# Confixx 3 Prof. Problem



## noe-Fighter (24. Juli 2004)

Also ich hab mir einen Reseller Account zugelegt für Webspace der sich über Confixx 3 Professional Administrieren lässt!

Nun mein Problem:
Wenn ich einen Kunden anlegen will kommt da immer das ich eine Domain angeben muss über die dann die Seite meines Kunden erreichbar ist aber wie soll ich nun an die Domain ran kommen? 

Bitte haltet mich jetzt nicht für einen vollidioten weil ich mit der einfachen Oberfläche von Confixx nicht klar komme oder von mir aus haltet mich für einen aber helft mir bitte auch! 

MfG


----------



## KristophS (24. Juli 2004)

Ich glaube hier findest du ein paar Handbücher:
»http://fom.serv.ch/cache/3.html


----------



## noe-Fighter (24. Juli 2004)

Das hab ich eh zu meinen ZUgangsdaten dazu bekommen aber da steht nur drin wie man den Kunden eine Domain zuweißt aber nicht woher man die Domain bekommt!


Sry die Ausdrucksweiße aber weiß nicht wie ich das formulieren sollte! :S


----------



## hulmel (24. Juli 2004)

Du suchst eher sowas?


----------



## KristophS (24. Juli 2004)

Du hast ja wohl eine Domain mit deinem Space mitbekommen ,oder?
Also wie erreichst du deinen Space?
Deinen Usern kannst du Subdomain also z.B. ich_bin_ein_name.deinspace.tld zuweisen ,oder wenn diese eine eigene dns etc. haben ,deren Domain.


----------



## noe-Fighter (24. Juli 2004)

nein hab ich net aber humel, ja sowas suche ich, nur ich hab keinen DNS, ich hab nur Confixx und wenn ich weiterleitung nehmen würde weiß ich nicht auf was ich weiterleiten soll, verstehst? Weil ich hab da nur ne Domaineingabe aber sonst keinen anhaltspunkt wie zB. Name Server IP oder in welchem Verzeichnis dann der Kunde liegt das ich ne Weiterleitung dort hin machen könnt wie zB. von alpennic.com ....

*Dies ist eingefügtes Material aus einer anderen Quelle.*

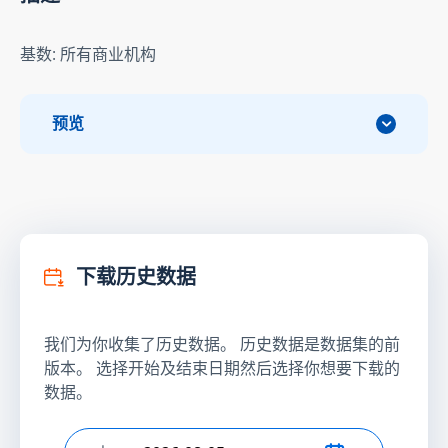
基数: 所有商业机构
预览
下载历史数据
我们为你收集了历史数据。 历史数据是数据集的前
版本。 选择开始及结束日期然后选择你想要下载的
数据。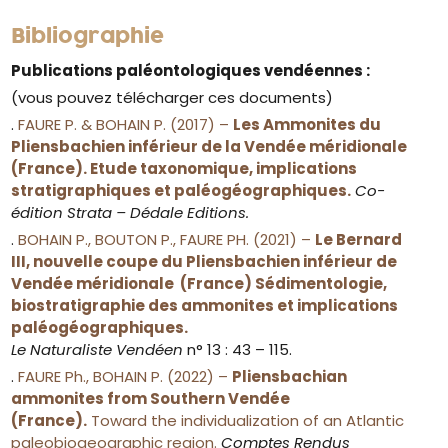
Bibliographie
Publications paléontologiques vendéennes :
(vous pouvez télécharger ces documents)
.
FAURE P. & BOHAIN P. (2017) –
Les Ammonites du
Pliensbachien inférieur de la Vendée méridionale
(France). Etude taxonomique, implications
stratigraphiques et paléogéographiques.
Co-
édition Strata – Dédale Editions.
.
BOHAIN P., BOUTON P., FAURE PH. (2021) –
Le Bernard
III, nouvelle coupe du Pliensbachien inférieur de
Vendée méridionale (France) Sédimentologie,
biostratigraphie des ammonites et implications
paléogéographiques.
Le Naturaliste Vendéen
n° 13 : 43 – 115.
.
FAURE Ph., BOHAIN P. (2022) –
Pliensbachian
ammonites from Southern Vendée
(France).
Toward the individualization of an Atlantic
paleobiogeographic region.
Comptes Rendus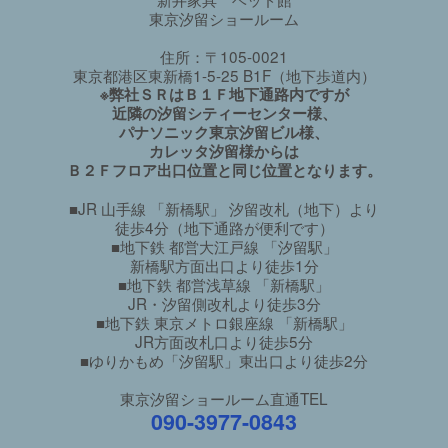
東京汐留ショールーム
住所：〒105-0021
東京都港区東新橋1-5-25 B1F（地下歩道内）
※弊社ＳＲはＢ１Ｆ地下通路内ですが
近隣の汐留シティーセンター様、
パナソニック東京汐留ビル様、
カレッタ汐留様からは
Ｂ２Ｆフロア出口位置と同じ位置となります。
■JR 山手線 「新橋駅」 汐留改札（地下）より
徒歩4分（地下通路が便利です）
■地下鉄 都営大江戸線 「汐留駅」
新橋駅方面出口より徒歩1分
■地下鉄 都営浅草線 「新橋駅」
JR・汐留側改札より徒歩3分
■地下鉄 東京メトロ銀座線 「新橋駅」
JR方面改札口より徒歩5分
■ゆりかもめ「汐留駅」東出口より徒歩2分
東京汐留ショールーム直通TEL
090-3977-0843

Ahja und wenn ich bei nic.at eine Domain registrieren will steht da das ich die Domain aber auf zwei Name Server registrieren soll also wenn Confixx den DNS integriert hat fehlt mir doch ein zweiter DNS oder


----------



## Arne Buchwald (25. Juli 2004)

Am besten solltest du Domains bei deinem Webspace-Anbieter beziehen (Support, etc.), d.h. du schickst deinem Provider eine eMail mit den Domains, die er registrieren möge.
Wenn du eine Domain registrieren willst, musst du mindestens zwei Nameserver angeben. Die Nameserver lösen den Domainnamen in eine IP auf (jede öffentliche IP existiert nur ein Mal!), hinter sich der Inhalt der Domain (= dein Webspace) verbirgt.

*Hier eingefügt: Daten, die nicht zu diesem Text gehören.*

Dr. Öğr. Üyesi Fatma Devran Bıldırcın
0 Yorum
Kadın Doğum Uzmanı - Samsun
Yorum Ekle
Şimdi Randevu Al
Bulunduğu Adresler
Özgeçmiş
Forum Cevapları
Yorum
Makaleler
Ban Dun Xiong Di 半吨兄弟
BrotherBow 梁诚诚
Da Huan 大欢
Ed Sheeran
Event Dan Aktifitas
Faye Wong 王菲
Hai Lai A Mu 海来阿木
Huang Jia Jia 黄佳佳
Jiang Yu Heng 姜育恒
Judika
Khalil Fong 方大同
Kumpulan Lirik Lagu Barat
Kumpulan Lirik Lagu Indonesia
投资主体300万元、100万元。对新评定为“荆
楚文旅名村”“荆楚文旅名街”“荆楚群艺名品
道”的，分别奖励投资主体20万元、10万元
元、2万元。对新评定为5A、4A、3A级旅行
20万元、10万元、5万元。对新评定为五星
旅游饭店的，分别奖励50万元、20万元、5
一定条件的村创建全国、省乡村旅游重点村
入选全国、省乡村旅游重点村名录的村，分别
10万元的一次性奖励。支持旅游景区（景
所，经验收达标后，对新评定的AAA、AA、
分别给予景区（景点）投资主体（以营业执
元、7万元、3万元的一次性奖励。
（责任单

Wenn das mit deinem Provider alles nicht hinhaut, kann ich für dich ebenfalls Domains registrieren. Nameserver stellen wir dafür auch bereit.


----------



## noe-Fighter (25. Juli 2004)

und wieviel würde das kosten?
welche daten würdet ihr benötigen und wie kann ich mir (vl. später einmal) zwei eigene Nameserver einrichten?

 MfG


----------



## hulmel (25. Juli 2004)

Wozu willst Du einen Nameserver einrichten?
Arne hat es schon angesprochen: Du registrierst bei einem Registrar Deines
geringsten Mistrauens eine Domain auf die IP-Adresse des Servers.
Bevorzugt sei Dein Resellerprovider oder vertraust Du dem nicht?


----------



## Arne Buchwald (25. Juli 2004)

> _Original geschrieben von noe-Fighter _
> und wieviel würde das kosten?
> welche daten würdet ihr benötigen?


Einmal natürlich den Domainnamen und jeweils die Person / Firma, auf die die Domain(s) registriert werden soll. Außerdem dann noch die IP deines Webspace-Anbieters, so dass die Domains an den richtigen Webserver geleitet werden.

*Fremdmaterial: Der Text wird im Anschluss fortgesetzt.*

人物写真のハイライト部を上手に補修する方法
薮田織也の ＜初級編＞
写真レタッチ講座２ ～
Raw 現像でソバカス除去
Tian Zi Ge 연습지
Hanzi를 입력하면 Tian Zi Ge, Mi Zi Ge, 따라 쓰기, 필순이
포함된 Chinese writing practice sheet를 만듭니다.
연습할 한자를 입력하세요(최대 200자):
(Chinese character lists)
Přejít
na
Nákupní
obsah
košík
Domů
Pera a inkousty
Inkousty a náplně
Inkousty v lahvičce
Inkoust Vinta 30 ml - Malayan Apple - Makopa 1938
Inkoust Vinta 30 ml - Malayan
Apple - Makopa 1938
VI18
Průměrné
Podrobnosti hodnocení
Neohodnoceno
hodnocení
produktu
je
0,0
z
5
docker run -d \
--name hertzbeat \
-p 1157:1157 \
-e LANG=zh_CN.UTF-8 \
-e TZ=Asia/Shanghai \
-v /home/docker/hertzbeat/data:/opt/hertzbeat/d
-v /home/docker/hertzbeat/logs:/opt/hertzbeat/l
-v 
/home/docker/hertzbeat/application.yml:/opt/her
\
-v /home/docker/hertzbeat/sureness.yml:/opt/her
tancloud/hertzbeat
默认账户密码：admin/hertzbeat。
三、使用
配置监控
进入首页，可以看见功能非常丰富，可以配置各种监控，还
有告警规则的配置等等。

Je nachdem, ob du .de-Domains oder .com/.net/.org Domains registrieren möchtest, ist das unterschiedlich. Bei Bedarf bitte den gewünschten Domaintyp per eMail an info@busoft.de und ich sende ein Angebot.



> und wie kann ich mir (vl. später einmal) zwei eigene Nameserver einrichten?


Virtuelle Nameserver (ns1.deinedomain.de, ns2.deinedomain.de) sind später auch kein Problem.


----------



## noe-Fighter (25. Juli 2004)

aber ich kann dir für die weiterleitung ja nur die IP des Webservers geben und darauf sind noch andere leute, woher soll die Domain denn wissen welcher Account angezeigt werden soll


----------



## Arne Buchwald (25. Juli 2004)

> _Original geschrieben von noe-Fighter _
> *aber ich kann dir für die weiterleitung ja nur die IP des Webservers*


Die Domain wird direkt auf die IP deines Webspace-Anbieters aufgelöst.



> woher soll die Domain denn wissen welcher Account angezeigt werden soll


Dafür ist der Apache-VHost zuständig, den du automatisch unbewusst mit Confixx erstellst.


----------



## noe-Fighter (25. Juli 2004)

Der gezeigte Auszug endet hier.